Previously, we thought that the foveal area was avascular in healthy eyes and that blood vessels would only be found in, for instance, premature children.
But here, we found that children born full-term and with visual acuity in the normal range can still have microvasculature in the centre of the fovea. So, it seems there is a natural variability of the foveal vascularisation in children.
This discovery opens up a lot of new research to be done…
What are three essential takeaways for optometrists who see myopic children regularly?
- Always recommend more outdoor time. (It is still the most evidence-based management for protecting the eye from developing myopia).
- Do not automatically assume that a child is premature, just because you find microvasculature in the foveal area when taking an OCT scan.
- Look at parental history, as it plays a very important role in myopic development in children.

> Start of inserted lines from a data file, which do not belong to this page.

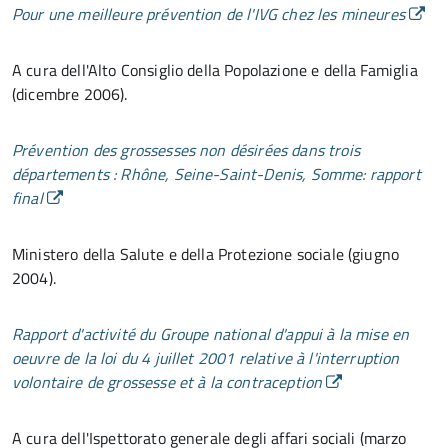
Pour une meilleure prévention de l'IVG chez les mineures
A cura dell'Alto Consiglio della Popolazione e della Famiglia
(dicembre 2006).
Prévention des grossesses non désirées dans trois
départements : Rhône, Seine-Saint-Denis, Somme: rapport
final
Ministero della Salute e della Protezione sociale (giugno
2004).
Rapport d'activité du Groupe national d'appui à la mise en
oeuvre de la loi du 4 juillet 2001 relative à l'interruption
volontaire de grossesse et à la contraception
A cura dell'Ispettorato generale degli affari sociali (marzo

And I’ll add a fourth one, too:
Be aware that in the future, it looks like we will measure not only central refractive error but also peripheral refractive error.
Is there anything else to be aware of?
Yes! Even though the prevalence was low in our sample, there was still a fair percentage of myopes that optometrists need to manage. And it is vital to remember that nowadays, children get myopic at a younger age. The younger they are when developing myopia, the higher their risk of developing pathological changes in the eye.
Consequently, we must start examinations at a younger age – preferably before six – and follow up. The eye is hyperopic at birth. The process of emmetropization takes place throughout childhood. If there is a disruption to this process, we have a refractive error.
This growth mechanism continues into early adult life, so clinicians have a large window of opportunity to make a difference in a person’s refractive error development early on.
In other words: school-age is a critical period to examine for myopia.
Last, what is your opinion of the current development of myopia studies in general?
In the past two decades, it has exploded with myopia studies, new interventions, and instruments. But we still don’t know the causes of the condition. Neither how to cure it nor stop its progression.
Researchers are still turning everything upside down on myopia. When I started doing my PhD, it was all about myopia and choroidal thickness. Now, the focus is on outdoor time and school pressure.
The condition remains a mystery, and there is still so much we need to find out.